Change sensitivity and between-group discrimination have been demonstrated in a 5-year longitudinal prospective study of patients treated with ULT.8 In this study, the velocity of tophus reduction was measured by analysing the time from baseline to complete resolution of the index tophus (reported as mm/month), with an effect size of 1.83. This measure strongly correlated with intensity of urate lowering (r=−0.62, p<0.05). Compared with allopurinol alone, benzbromarone alone or combination treatment of benzbromarone and allopurinol also led to greater velocity of tophus reduction, p<0.01.8
Digital photography for measurement of subcutaneous tophus size
A method of computer-assisted digital photographic assessment of subcutaneous tophus size has recently been described (supplementary figure S1).7 This method has shown sensitivity to change and between-group sensitivity7; following treatment with pegloticase for 6 months, 37% of those who consistently achieved serum urate of <6 mg/dl achieved complete resolution of tophi using this method, compared with 13% of those with higher serum urate concentrations (p=0.0002). Pegloticase treatment (8 mg every 2 weeks) was also associated with higher rates of complete resolution than placebo (p=0.006). Effect size has not been reported.
To date, intraobserver, interobserver and test–retest reproducibility have not been reported.

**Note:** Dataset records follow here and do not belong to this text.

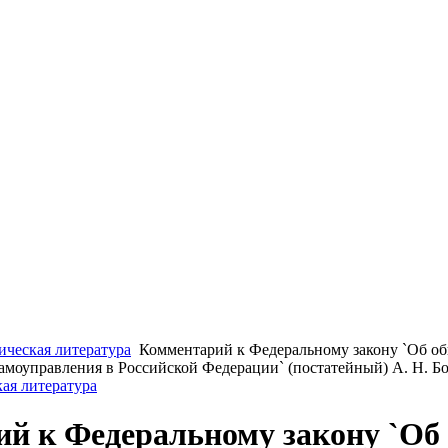
ческая литература
Комментарий к Федеральному закону `Об о
амоуправления в Российской Федерации` (постатейный) А. Н. Б
ая литература
й к Федеральному закону `Об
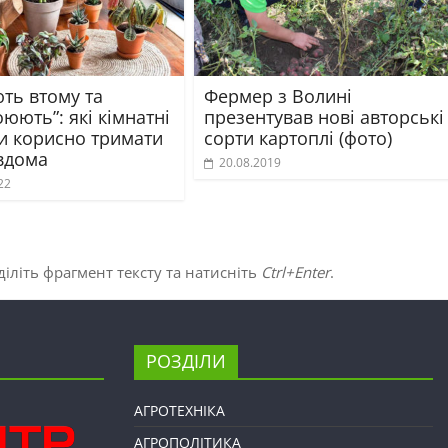
ть втому та
Фермер з Волині
юють”: які кімнатні
презентував нові авторські
и корисно тримати
сорти картоплі (фото)
 вдома
20.08.2019
22
іліть фрагмент тексту та натисніть
Ctrl+Enter
.
РОЗДІЛИ
АГРОТЕХНІКА
АГРОПОЛІТИКА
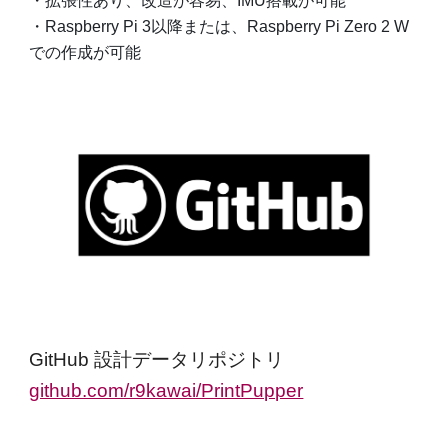
・拡張性あり、改造が容易、IMU搭載が可能
・Raspberry Pi 3以降または、Raspberry Pi Zero 2 W
での作成が可能
GitHub 設計データリポジトリ
github.com/r9kawai/PrintPupper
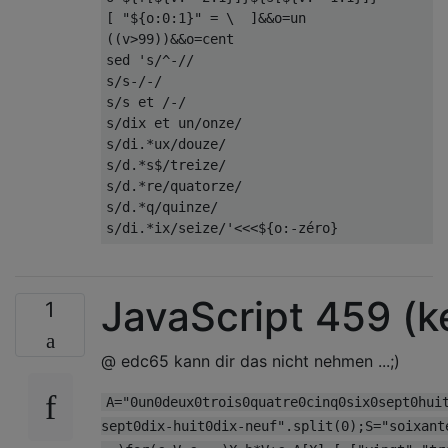
[
"${o:0:1}"
=
 \  
]&&
o
=
((
v
>
99
))&&
o
=
cent

sed 
's/^-//

s/s-/-/

s/s et /-/

s/dix et un/onze/

s/di.*ux/douze/

s/d.*s$/treize/

s/d.*re/quatorze/

s/d.*q/quinze/

s/di.*ix/seize/'
<<<
$
{
o
:-
z
é
ro
}
JavaScript 459 (
1
@ edc65 kann dir das nicht nehmen ...;)
A="0un0deux0trois0quatre0cinq0six0sept0hui
sept0dix-huit0dix-neuf".split(0);S="soixant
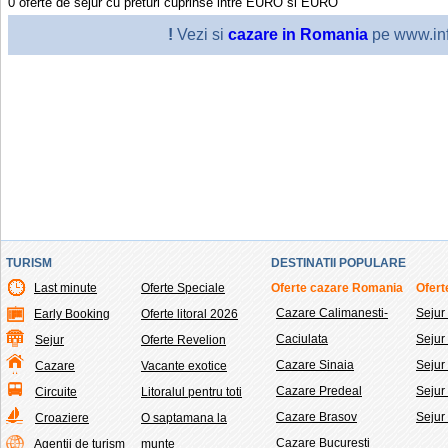
0
oferte de sejur cu preturi cuprinse intre
EURO
si
EURO
!
Vezi si
cazare in Romania
pe www.inf
TURISM
DESTINATII POPULARE
Last minute
Oferte Speciale
Oferte cazare Romania
Ofert
Cazare Calimanesti-
Sejur
Early Booking
Oferte litoral 2026
Caciulata
Seju
Sejur
Oferte Revelion
Cazare Sinaia
Sejur
Cazare
Vacante exotice
Cazare Predeal
Sejur
Circuite
Litoralul pentru toti
Cazare Brasov
Sejur
Croaziere
O saptamana la
Cazare Bucuresti
Agentii de turism
munte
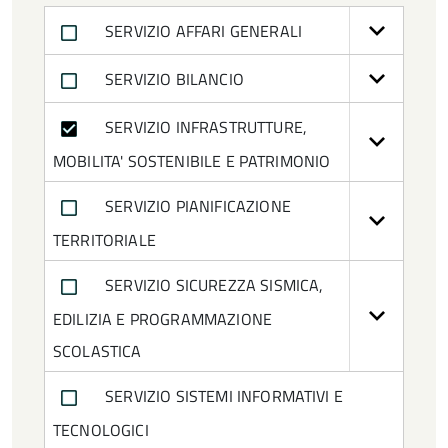
SERVIZIO AFFARI GENERALI
Dirigente
SERVIZIO BILANCIO
Dirigente ad interim del Servizio Affari
Generali
SERVIZIO INFRASTRUTTURE,
MOBILITA' SOSTENIBILE E PATRIMONIO
Dirigente ad interim del Servizio
Pianificazione Territoriale
SERVIZIO PIANIFICAZIONE
TERRITORIALE
Dirigente cessato
SERVIZIO SICUREZZA SISMICA,
Disability Manager
EDILIZIA E PROGRAMMAZIONE
Incarico di Elevata Qualificazione
SCOLASTICA
Presidente
SERVIZIO SISTEMI INFORMATIVI E
TECNOLOGICI
Responsabile Unità Operativa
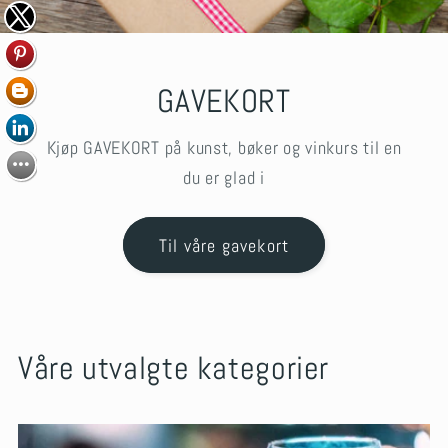
GAVEKORT
Kjøp GAVEKORT på kunst, bøker og vinkurs til en
du er glad i
Til våre gavekort
Våre utvalgte kategorier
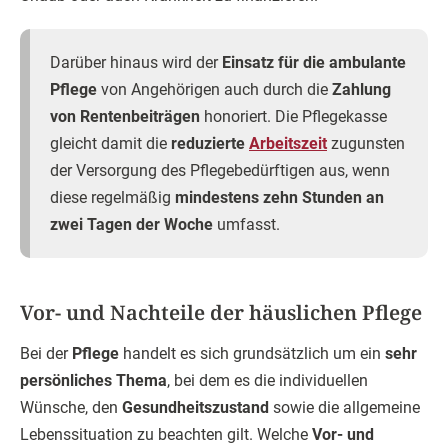
Darüber hinaus wird der
Einsatz für die ambulante
Pflege
von Angehörigen auch durch die
Zahlung
von Rentenbeiträgen
honoriert. Die Pflegekasse
gleicht damit die
reduzierte
Arbeitszeit
zugunsten
der Versorgung des Pflegebedürftigen aus, wenn
diese regelmäßig
mindestens zehn Stunden an
zwei Tagen der Woche
umfasst.
Vor- und Nachteile der häuslichen Pflege
Bei der
Pflege
handelt es sich grundsätzlich um ein
sehr
persönliches Thema
, bei dem es die individuellen
Wünsche, den
Gesundheitszustand
sowie die allgemeine
Lebenssituation zu beachten gilt. Welche
Vor- und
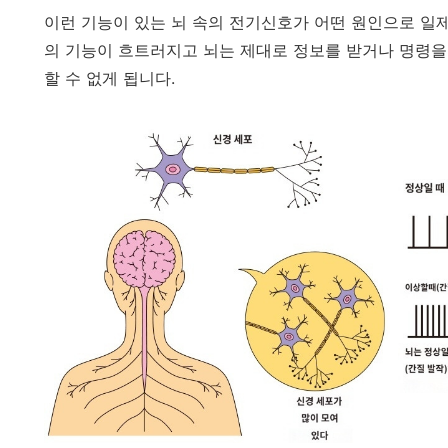
이런 기능이 있는 뇌 속의 전기신호가 어떤 원인으로 일
의 기능이 흐트러지고 뇌는 제대로 정보를 받거나 명령을 
할 수 없게 됩니다.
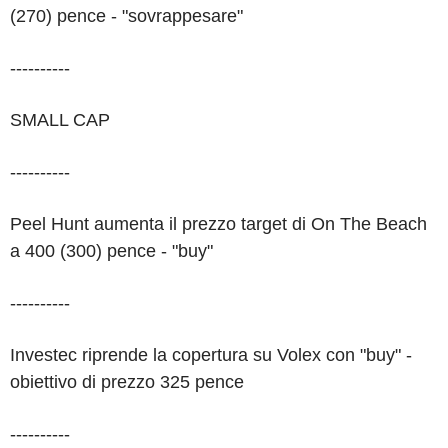
(270) pence - "sovrappesare"
----------
SMALL CAP
----------
Peel Hunt aumenta il prezzo target di On The Beach
a 400 (300) pence - "buy"
----------
Investec riprende la copertura su Volex con "buy" -
obiettivo di prezzo 325 pence
----------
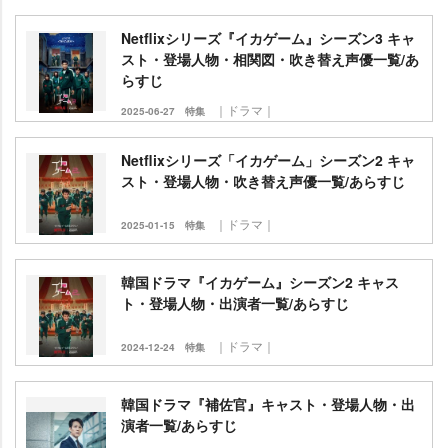
Netflixシリーズ『イカゲーム』シーズン3 キャ
スト・登場人物・相関図・吹き替え声優一覧/あ
らすじ
｜ドラマ｜
2025-06-27
特集
Netflixシリーズ「イカゲーム」シーズン2 キャ
スト・登場人物・吹き替え声優一覧/あらすじ
｜ドラマ｜
2025-01-15
特集
韓国ドラマ『イカゲーム』シーズン2 キャス
ト・登場人物・出演者一覧/あらすじ
｜ドラマ｜
2024-12-24
特集
韓国ドラマ『補佐官』キャスト・登場人物・出
演者一覧/あらすじ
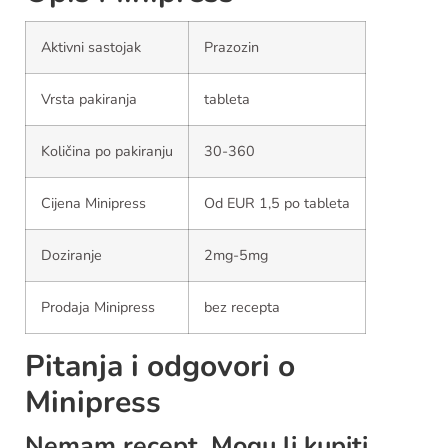
Aktivni sastojak
Prazozin
Vrsta pakiranja
tableta
Količina po pakiranju
30-360
Cijena Minipress
Od EUR 1,5 po tableta
Doziranje
2mg-5mg
Prodaja Minipress
bez recepta
Pitanja i odgovori o
Minipress
Nemam recept. Mogu li kupiti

Furthermore, some limitations of this method have been suggested; assessment of a three-dimensional lesion using two-dimensional images may not be ideal, and some difficulty identifying borders of resolving lesions has also been described.7
US for measurement of tophus size
Tophi are identified on US as hypoechoic to hyperechoic inhomogeneous material surrounded by a small anechoic rim (figure2).17 Tophus size can be reported as longest diameter and total volume.9 The properties of US as a tool for tophus measurement have been reported.9 US detected 37/41 (90%) of tophi detected by MRI. There was a strong relationship between longest tophus diameter measured by US and MRI (r2=0.65). Puncture of nodules suspected to be tophi on US recovered MSU crystals in 83% of procedures. Intraobserver ICCs were >0.90 for diameters and volume, and 0.71 to 0.83 in comparisons between observers.

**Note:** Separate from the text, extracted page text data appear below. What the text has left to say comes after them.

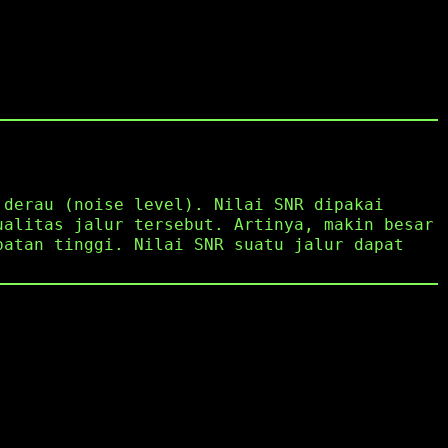
 derau (noise level). Nilai SNR dipakai
ualitas jalur tersebut. Artinya, makin besar
patan tinggi. Nilai SNR suatu jalur dapat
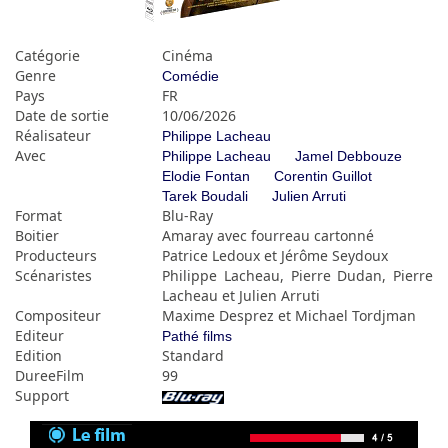
Catégorie
Cinéma
Genre
Comédie
Pays
FR
Date de sortie
10/06/2026
Réalisateur
Philippe Lacheau
Avec
Philippe Lacheau
Jamel Debbouze
Elodie Fontan
Corentin Guillot
Tarek Boudali
Julien Arruti
Format
Blu-Ray
Boitier
Amaray avec fourreau cartonné
Producteurs
Patrice Ledoux et Jérôme Seydoux
Scénaristes
Philippe Lacheau, Pierre Dudan, Pierre
Lacheau et Julien Arruti
Compositeur
Maxime Desprez et Michael Tordjman
Editeur
Pathé films
Edition
Standard
DureeFilm
99
Support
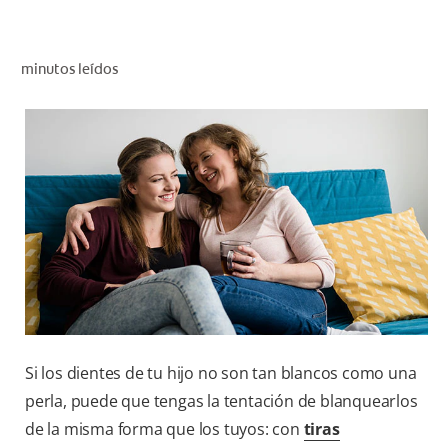
CHEQUEO DE SALUD BUCAL
CORRESPONDENCIA DE PRODUCTOS
minutos leídos
PARA PROFESIONALES
DÓNDE COMPRAR
UY (ES)
SUSCRIBITE
Si los dientes de tu hijo no son tan blancos como una
perla, puede que tengas la tentación de blanquearlos
de la misma forma que los tuyos: con
tiras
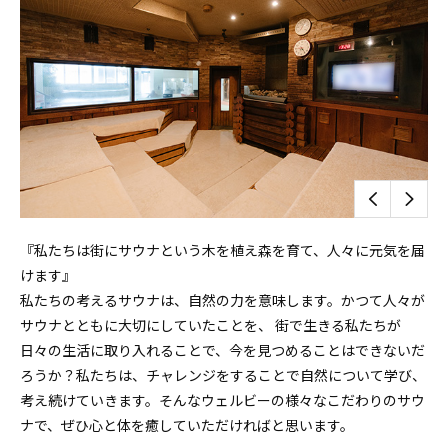
『私たちは街にサウナという木を植え森を育て、人々に元気を届
けます』
私たちの考えるサウナは、自然の力を意味します。かつて人々が
サウナとともに大切にしていたことを、 街で生きる私たちが
日々の生活に取り入れることで、今を見つめることはできないだ
ろうか？私たちは、チャレンジをすることで自然について学び、
考え続けていきます。そんなウェルビーの様々なこだわりのサウ
ナで、ぜひ心と体を癒していただければと思います。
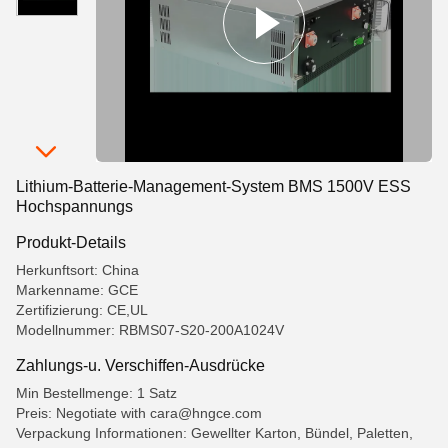
Lithium-Batterie-Management-System BMS 1500V ESS
Hochspannungs
Produkt-Details
Herkunftsort: China
Markenname: GCE
Zertifizierung: CE,UL
Modellnummer: RBMS07-S20-200A1024V
Zahlungs-u. Verschiffen-Ausdrücke
Min Bestellmenge: 1 Satz
Preis: Negotiate with cara@hngce.com
Verpackung Informationen: Gewellter Karton, Bündel, Paletten,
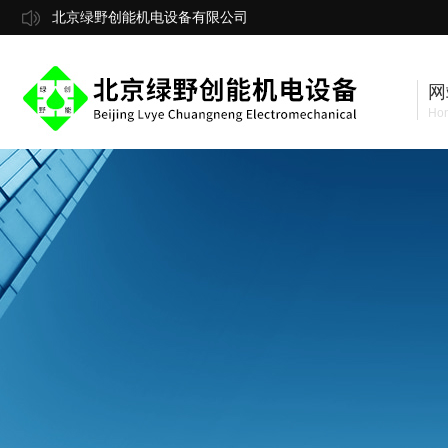
北京绿野创能机电设备有限公司
网
Ho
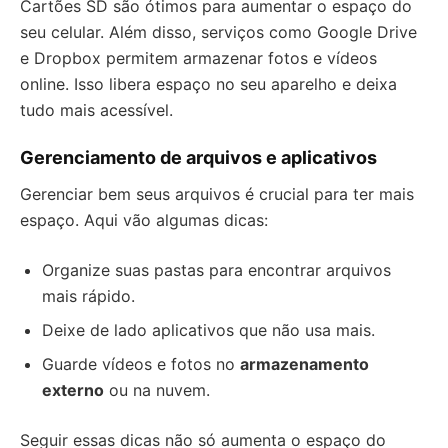
Cartões SD são ótimos para aumentar o espaço do
seu celular. Além disso, serviços como Google Drive
e Dropbox permitem armazenar fotos e vídeos
online. Isso libera espaço no seu aparelho e deixa
tudo mais acessível.
Gerenciamento de arquivos e aplicativos
Gerenciar bem seus arquivos é crucial para ter mais
espaço. Aqui vão algumas dicas:
Organize suas pastas para encontrar arquivos
mais rápido.
Deixe de lado aplicativos que não usa mais.
Guarde vídeos e fotos no
armazenamento
externo
ou na nuvem.
Seguir essas dicas não só aumenta o espaço do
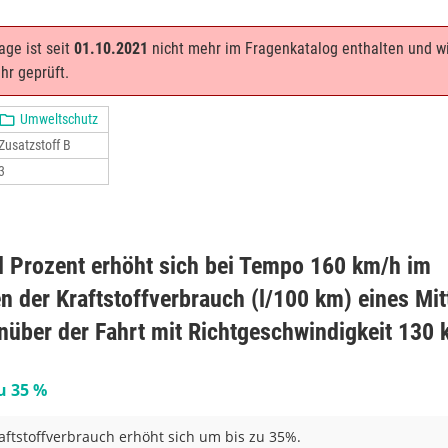
age ist seit
01.10.2021
nicht mehr im Fragenkatalog enthalten und w
hr geprüft.
Umweltschutz
Zusatzstoff B
3
l Prozent erhöht sich bei Tempo 160 km/h im
n der Kraftstoffverbrauch (l/100 km) eines Mit
über der Fahrt mit Richtgeschwindigkeit 130
u 35 %
aftstoffverbrauch erhöht sich um bis zu 35%.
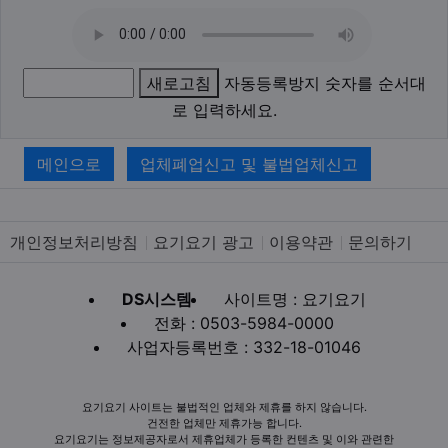
새로고침
자동등록방지 숫자를 순서대
로 입력하세요.
메인으로
업체폐업신고 및 불법업체신고
개인정보처리방침
요기요기 광고
이용약관
문의하기
DS시스템
사이트명 : 요기요기
전화 : 0503-5984-0000
사업자등록번호 : 332-18-01046
요기요기 사이트는 불법적인 업체와 제휴를 하지 않습니다.
건전한 업체만 제휴가능 합니다.
요기요기는 정보제공자로서 제휴업체가 등록한 컨텐츠 및 이와 관련한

In a 12-month prospective observational study of ULT, US assessment of tophus size was shown to be sensitive to change.9 A strong correlation was reported between average serum urate concentration and change in maximal diameter and volume of tophi during ULT. Guyatt's effect size was 1.7 for maximal diameter change and 1.93 for volume change. The smallest detectable difference (SDD) was 5.5 mm for longest diameter and 1.27 cm3 for volume. Patients with a reduction in maximal diameter greater than the SDD had a mean (SD) serum urate of 5.04 (0.79) mg/dl compared to 6.03 (0.62) mg/dl in patients whose tophi showed no reduction (p<0.01).9 Between-group discrimination has not been demonstrated.
Unlike the physical measurement techniques, US and other imaging methods are able to assess subcutaneous and intra-articular tophi. However, these methods do require expensive and specialised equipment, advanced training of operators and readers, and longer times for analysis. US is particularly operator dependent, which may limit its use in multicentre clinical trials. A further limitation of US may be the ability to store raw data for crosschecking and central reading.

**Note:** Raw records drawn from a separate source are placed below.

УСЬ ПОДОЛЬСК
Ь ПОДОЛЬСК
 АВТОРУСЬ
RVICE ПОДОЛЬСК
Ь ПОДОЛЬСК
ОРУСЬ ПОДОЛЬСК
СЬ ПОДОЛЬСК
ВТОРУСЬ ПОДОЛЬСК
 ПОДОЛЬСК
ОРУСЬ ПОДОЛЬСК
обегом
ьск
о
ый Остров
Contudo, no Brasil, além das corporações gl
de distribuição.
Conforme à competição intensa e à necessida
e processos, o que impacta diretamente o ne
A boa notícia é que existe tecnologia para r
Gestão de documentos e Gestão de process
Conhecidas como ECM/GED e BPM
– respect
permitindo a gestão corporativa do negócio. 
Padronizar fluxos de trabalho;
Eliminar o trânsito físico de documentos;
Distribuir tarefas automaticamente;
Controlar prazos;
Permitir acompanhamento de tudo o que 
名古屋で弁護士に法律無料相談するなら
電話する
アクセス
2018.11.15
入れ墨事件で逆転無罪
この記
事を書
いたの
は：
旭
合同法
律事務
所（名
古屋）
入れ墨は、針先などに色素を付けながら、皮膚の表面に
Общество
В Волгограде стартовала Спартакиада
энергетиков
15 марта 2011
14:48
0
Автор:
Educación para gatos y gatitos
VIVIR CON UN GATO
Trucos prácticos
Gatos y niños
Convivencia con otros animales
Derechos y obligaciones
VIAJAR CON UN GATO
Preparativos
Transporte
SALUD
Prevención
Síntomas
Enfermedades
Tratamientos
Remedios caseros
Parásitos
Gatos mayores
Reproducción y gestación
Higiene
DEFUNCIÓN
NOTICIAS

MRI for measurement of tophus size
On MRI, tophi are identified as structures with an intermediate signal intensity appearance on T1, but more variability on T2-weighted images.18 ,19 A total volume measurement using MRI can be obtained on unenhanced consecutive spin echo images by manually tracing the margins of the tophus using consecutive images (supplementary figure S2).20 Contrast is not necessary for quantification of tophus volume.20 Longest tophus diameter has also been reported using MRI.9 Subcutaneous and intra-articular tophi can be assessed using this method.
Concurrent validity has been assessed by comparing US and MRI measurements of tophus size.9 MRI confirmed 37/46 (81%) of the nodules reported by US, and MRI measurement of longest diameter correlated well with US measurements of maximal diameter (r2=0.65).
A study of tophus volume measurement using MRI showed that intrareader reproducibility was excellent, with no statistically significant difference in mean tophus volume between visits.20 There was a small, but statistically significant, difference between readers. Intraobserver and interobserver differences were independent of tophus size.
To date, no data have been reported regarding sensitivity to change and between-group discrimination. MRI may have specific issues related to feasibility, particularly the long scanning time and positioning that may be uncomfortable for patients with joint disease. The high cost of MRI scanning may further limit its use as an outcome measure.
Conventional CT for measurement of tophus size
Conventional CT can be used to detect the presence of tophi in patients with gout.21,–,23 Tophus volume and longest diameter can be assessed using standard software, which allows semiautomated quantitative assessment of predefined tissues (supplementary figure S3).16, 24 Subcutaneous and intra-articular tophi can be assessed using this method.
A study has assessed reliability of CT measurement of subcutaneous tophus volume, and compared reliability of CT with Vernier calliper measurement of tophus size.16 CT assessment of tophus volume was found to have good reliability for analysis of tophus size, with intraobserver and interobserver reliability ICCs >0.98. There was no difference in reliability between CT and physical measurement and there was excellent correlation between the measurements.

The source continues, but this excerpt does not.